Alıntı YapKasap - Birinci fasikül, genel sayfa eskizi. Çok yakında Sırtlan Kitap logosu ile raflarda!


memospinoz

Alıntı YapZekai Kaptan. Kasap, yakında Sırtlan Kitap logosu ile raflarda!



Alıntı YapKasap, yakında Sırtlan Kitap logosu ile raflarda!



Alıntı YapPanel eskizinden detay. Kasap, çok yakında Sırtlan Kitap logosu ile...

https://www.facebook.com/kasapcomics/videos/1191794187526668


Alıntı YapKahraman? Seri katil? Kasap, Çok yakında Sırtlan Kitap logosu ile...


ferzan

    Bir süredir sosyal medya üzerinden ben de takipteyim Kasap'ın sürecini...Sanıyorum fasikül olarak çıkacak, tahminimce Amerikan usulü 22 yahut 24'er sayfalık fasiküller olur diye düşünüyorum ayda bir olmasa da iki ayda bir periyotta...Tabi bunlar sadece tahmin...

    Diğer yandan, Şehzade Yangını kadar heyecanlanamadım Kasap için...Bir maskeli / kostümlü intikamcı konseptinin yerli versiyonu olacak gibi duruyor...Yine de ilk sayı çıkmadan ön yargılı olmamak lazım...Umarım Şehzade Yangını'nı Kasap için ihmal etmez...

    Herşey bir yana, Selçuk Ören'in üretkenliği ve enerjisi hoşuma gidiyor...Umarım daha geniş yelpazede üretimlere, daha yeni şeyler söyleme adına çalışmalarına hız kesmeden devam eder...
Bağnaz okur, memnuniyetsiz beşer, işkilli büzük, sıfır tolerans iksmen, taş kalpli ahkam efendi...

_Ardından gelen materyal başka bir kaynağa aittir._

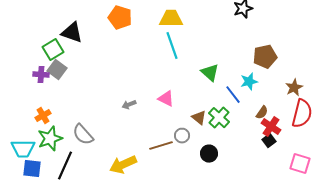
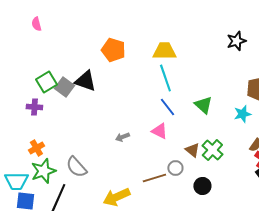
black triangle: (72, 33) -> (85, 81), moved
gray square: (57, 70) -> (64, 87), moved
blue line: (233, 95) -> (167, 107), moved

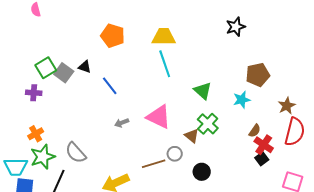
black triangle: (85, 81) -> (85, 67), size x0.6
blue line: (167, 107) -> (110, 86), moved
pink triangle: (159, 131) -> (159, 117), size x1.5
green cross: (212, 150) -> (208, 124), moved

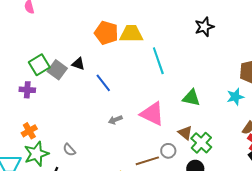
black star: (236, 27) -> (204, 27), moved
yellow trapezoid: (164, 37) -> (131, 34), moved
green triangle: (203, 91) -> (191, 98), moved, turned -30
green cross: (208, 124) -> (201, 143), moved
gray semicircle: (76, 153) -> (69, 150), size x0.6

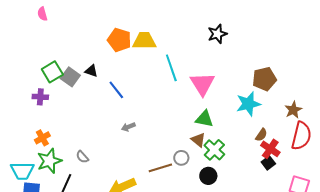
cyan star: (235, 97) -> (248, 104), size x1.4
green triangle: (191, 98) -> (204, 119), moved
pink triangle: (152, 114) -> (202, 84), moved, turned 32

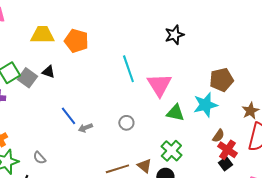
yellow trapezoid: (144, 41) -> (42, 35), moved
blue line: (116, 90) -> (68, 116), moved
green triangle: (204, 119) -> (175, 113), moved
brown triangle: (198, 140) -> (144, 166), moved
gray circle: (181, 158) -> (126, 123), moved

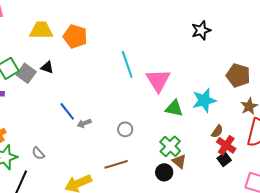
black star: (174, 35) -> (201, 30), moved
brown pentagon: (221, 80) -> (238, 75), moved, turned 30
gray circle: (126, 123) -> (125, 129), moved
brown triangle: (144, 166) -> (179, 161), moved

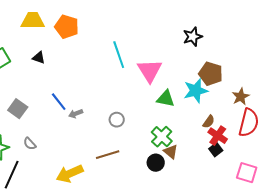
black star: (201, 30) -> (193, 37), moved
gray square: (26, 73) -> (18, 109), moved
brown pentagon: (238, 75) -> (211, 74), moved

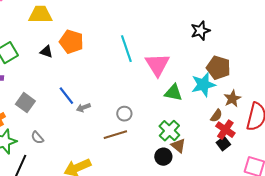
orange pentagon: (67, 27) -> (71, 42), moved
brown star: (241, 97) -> (232, 99), moved
brown line: (108, 155) -> (115, 135), moved

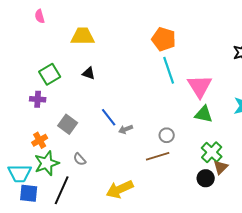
orange pentagon: (71, 42) -> (164, 39), moved
green triangle: (173, 93) -> (204, 114), moved
brown triangle: (178, 146) -> (221, 167), turned 35

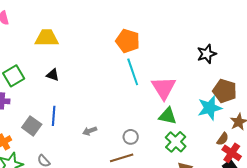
blue line: (109, 117) -> (54, 116), moved, turned 42
green cross: (212, 152) -> (176, 142), moved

https://ucuztefrika.blogspot.com

memospinoz



Selçuk Ören, 2015 yılında başlayan "Şehzade Yangını" serisinden sonra yazıp-çizdiği "Kasap" projesi ile tekrar karşınızda. "Kasap", içinde yaşadığı dünyanın adaletine inanmayan bir adamın, kahramanlık ile katil olmak arasında, ince bir çizgide ilerleyen hikayesini anlatmaktadır.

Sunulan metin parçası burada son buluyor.